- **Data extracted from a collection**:
· · · · · · ·
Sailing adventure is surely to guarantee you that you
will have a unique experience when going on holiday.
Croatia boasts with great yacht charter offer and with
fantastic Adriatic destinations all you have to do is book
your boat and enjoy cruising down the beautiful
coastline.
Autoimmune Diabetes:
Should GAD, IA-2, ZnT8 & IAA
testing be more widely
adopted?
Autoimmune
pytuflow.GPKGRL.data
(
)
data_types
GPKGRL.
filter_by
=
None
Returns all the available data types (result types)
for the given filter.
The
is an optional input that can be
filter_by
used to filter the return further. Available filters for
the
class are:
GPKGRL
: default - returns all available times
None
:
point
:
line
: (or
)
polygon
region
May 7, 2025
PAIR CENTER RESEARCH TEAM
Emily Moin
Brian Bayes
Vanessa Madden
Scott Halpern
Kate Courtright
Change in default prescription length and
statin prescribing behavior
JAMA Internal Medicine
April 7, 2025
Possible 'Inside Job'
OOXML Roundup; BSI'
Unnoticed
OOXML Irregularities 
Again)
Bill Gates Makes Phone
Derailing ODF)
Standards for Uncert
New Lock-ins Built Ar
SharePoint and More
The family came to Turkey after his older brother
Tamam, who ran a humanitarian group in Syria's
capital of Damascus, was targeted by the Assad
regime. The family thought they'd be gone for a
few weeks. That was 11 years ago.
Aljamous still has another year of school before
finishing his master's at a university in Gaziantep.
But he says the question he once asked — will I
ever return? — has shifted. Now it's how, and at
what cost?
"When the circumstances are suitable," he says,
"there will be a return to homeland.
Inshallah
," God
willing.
· · · · · · ·
- **Problem to solve**: From the entries, copy every line in which the string "have" can be found.

- **Solution to this exercise**:
will have a unique experience when going on holiday.
fantastic Adriatic destinations all you have to do is book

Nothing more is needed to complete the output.